Restate the records that follow word for word. Omit the images.

Stored records
/---

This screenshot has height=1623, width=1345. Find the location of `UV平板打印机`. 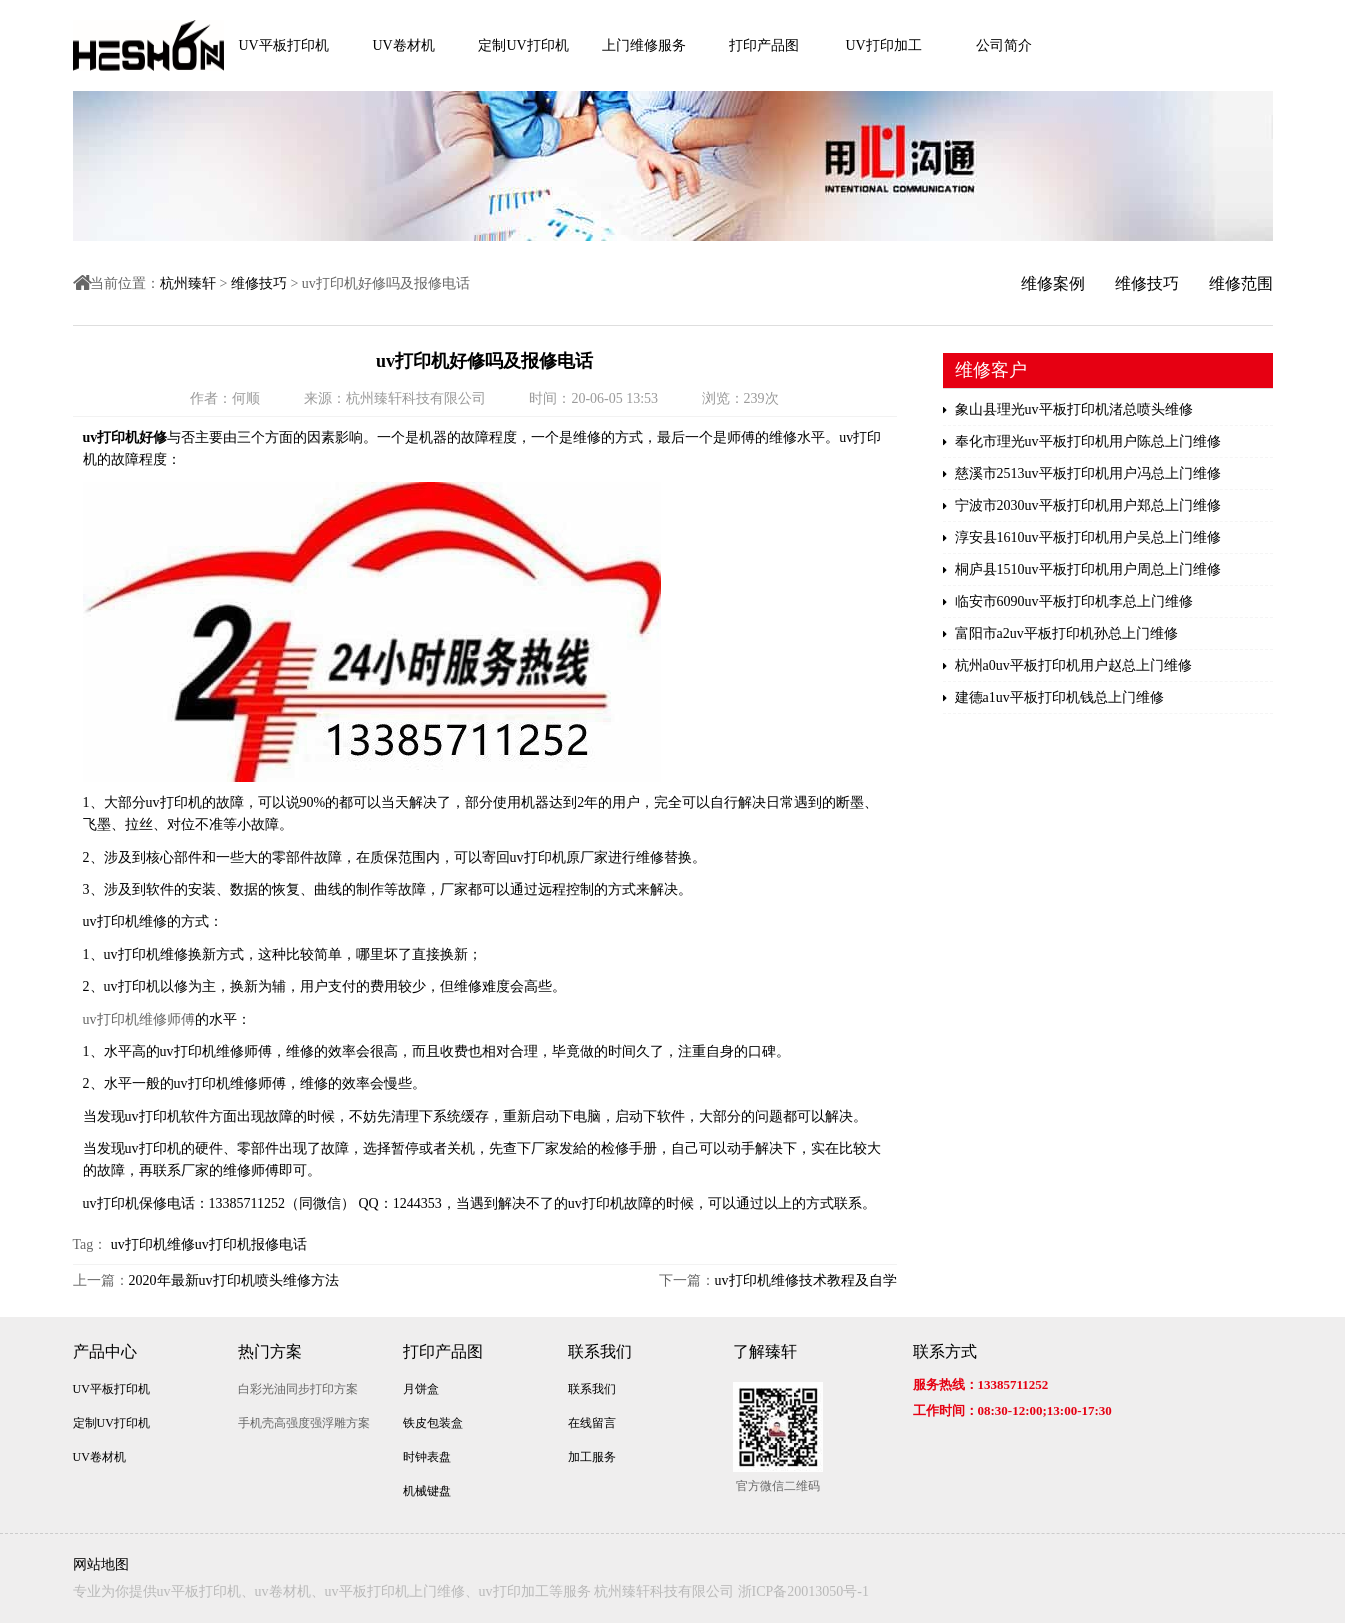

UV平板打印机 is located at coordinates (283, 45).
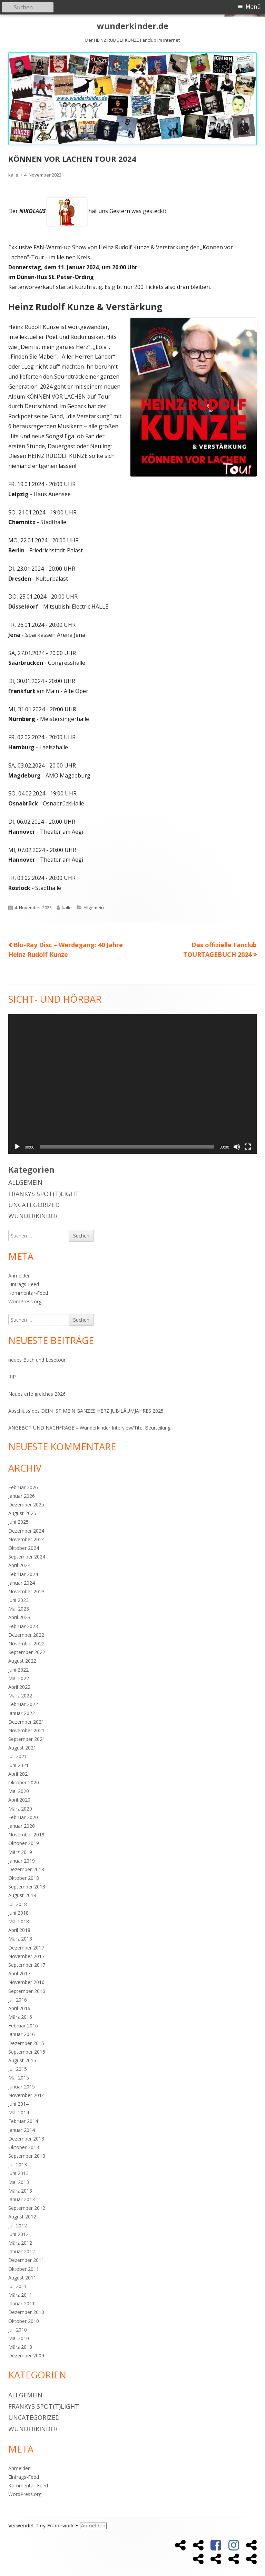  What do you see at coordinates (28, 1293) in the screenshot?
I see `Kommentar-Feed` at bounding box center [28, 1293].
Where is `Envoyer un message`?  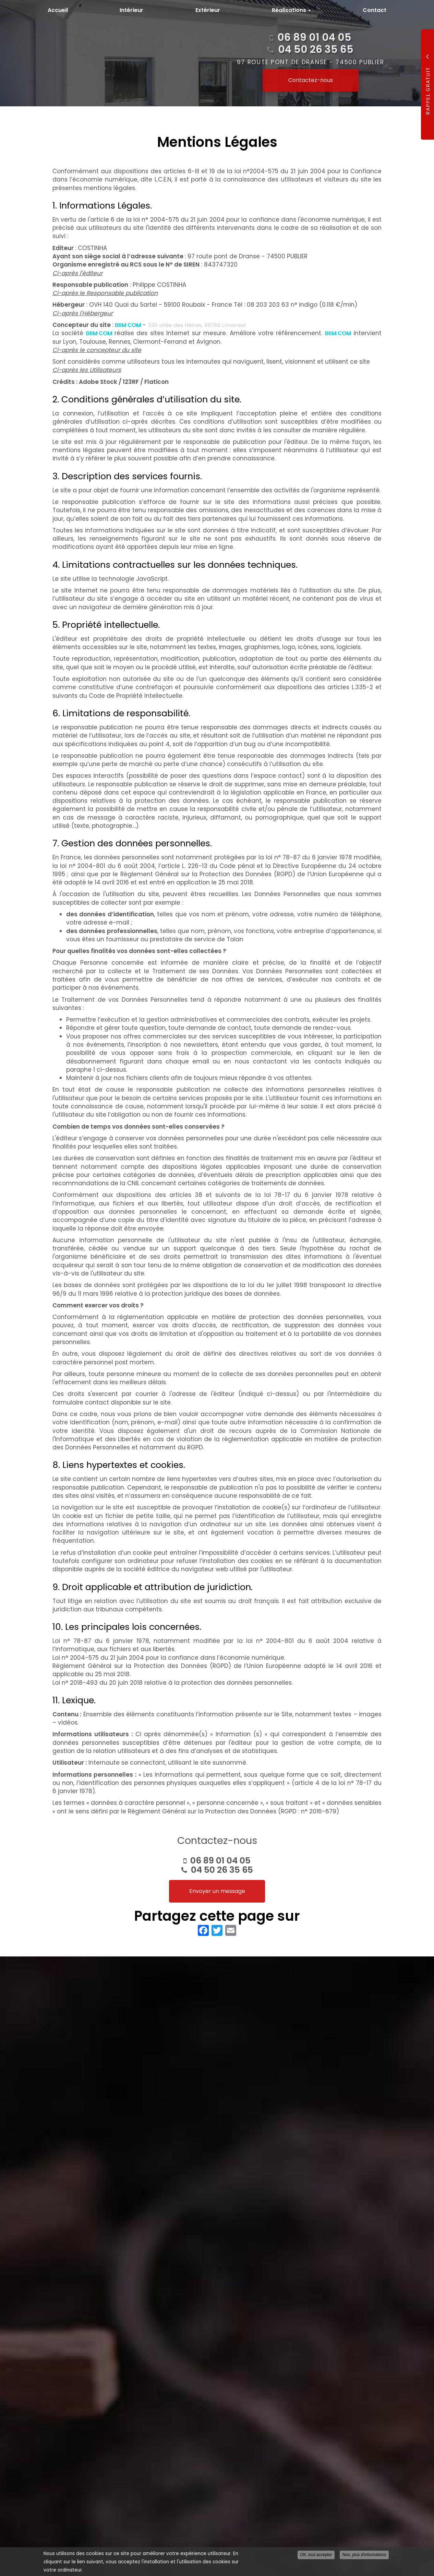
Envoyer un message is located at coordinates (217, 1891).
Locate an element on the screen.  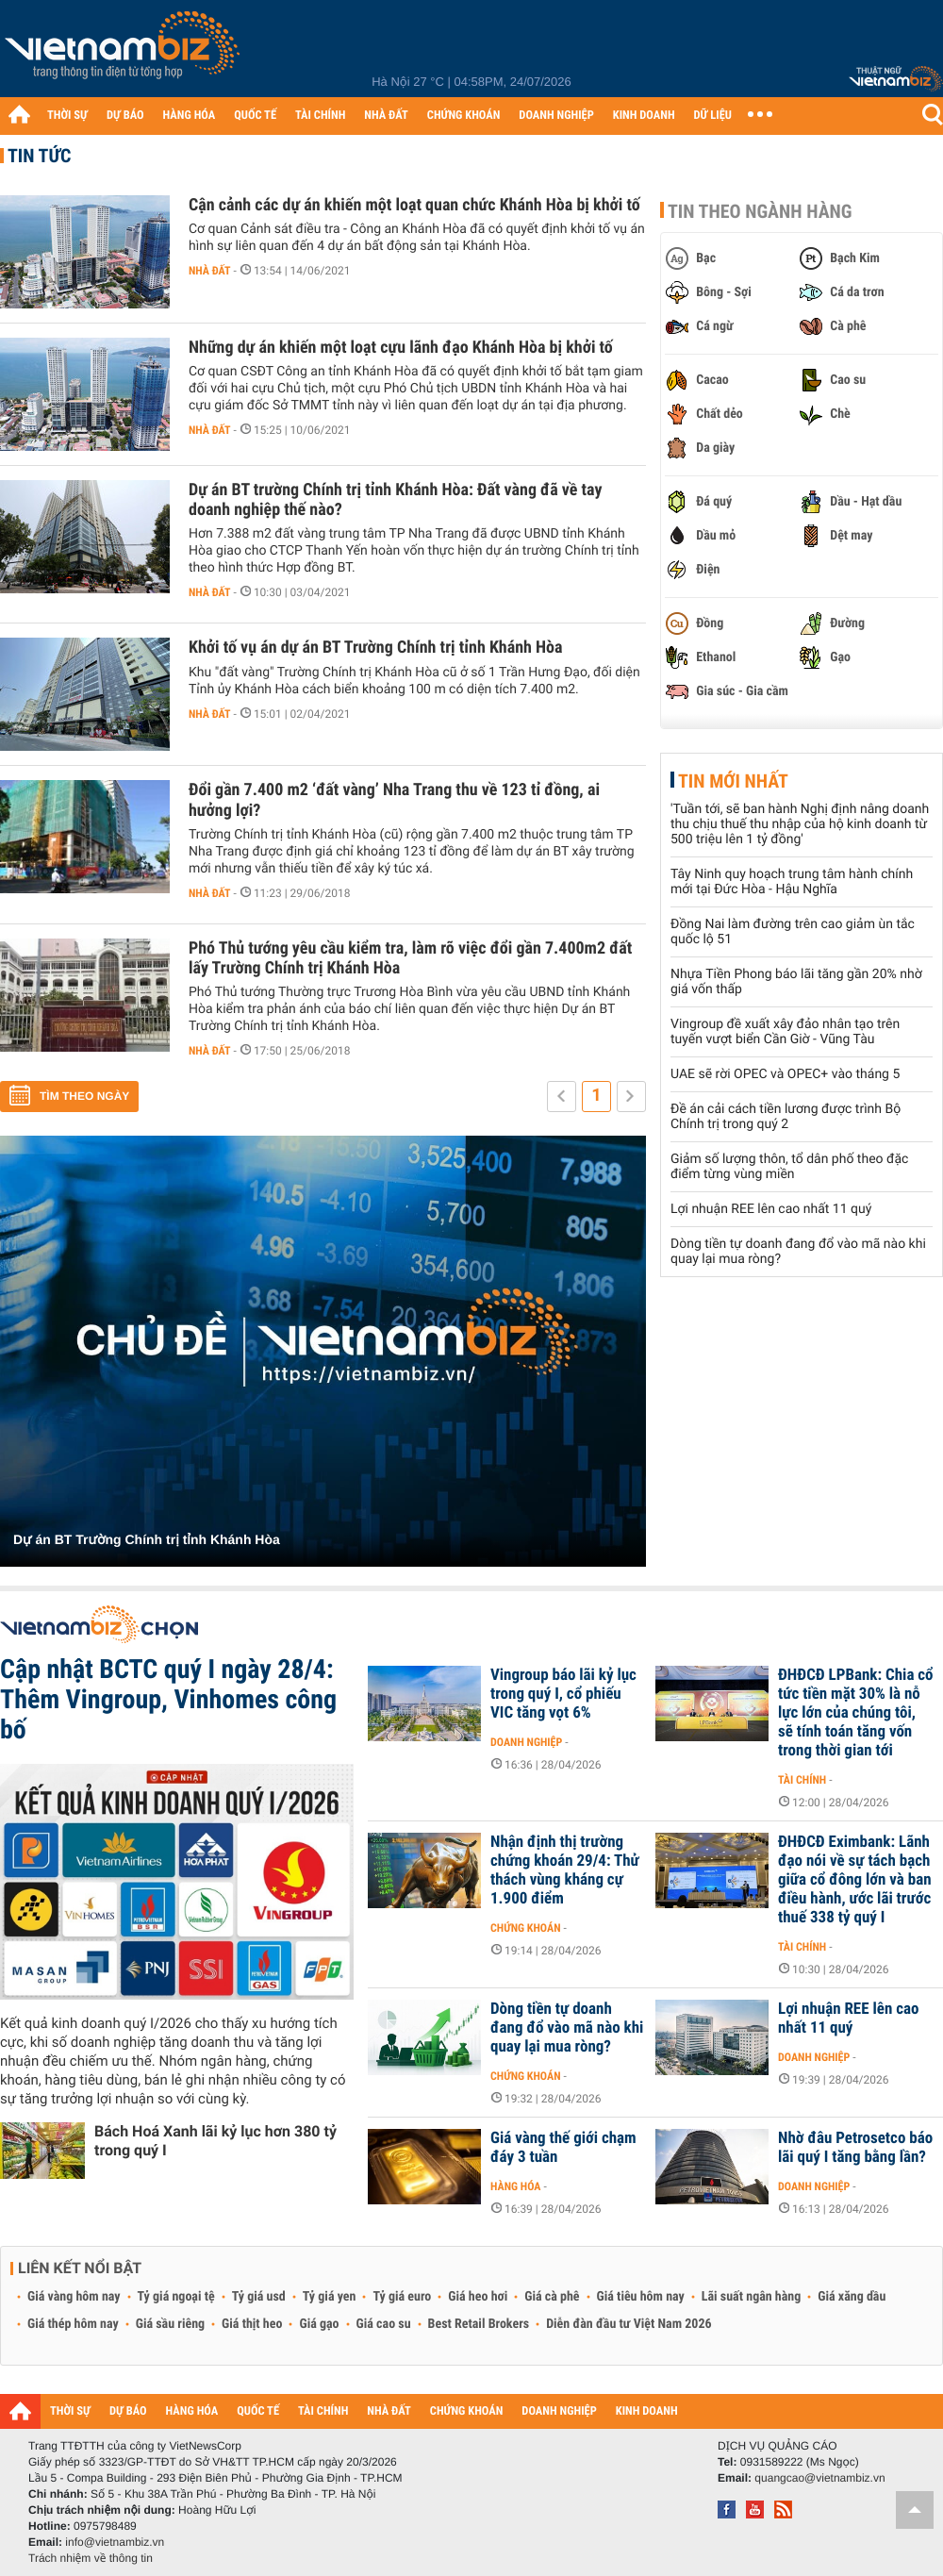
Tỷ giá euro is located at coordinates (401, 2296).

\---

Result:
This screenshot has height=1623, width=1345. Find the location of `UV平板打印机`. 

UV平板打印机 is located at coordinates (283, 45).
  What do you see at coordinates (28, 1293) in the screenshot?
I see `Kommentar-Feed` at bounding box center [28, 1293].
Where is `Envoyer un message`?  
Envoyer un message is located at coordinates (217, 1891).
Locate an element on the screen.  
Tỷ giá euro is located at coordinates (401, 2296).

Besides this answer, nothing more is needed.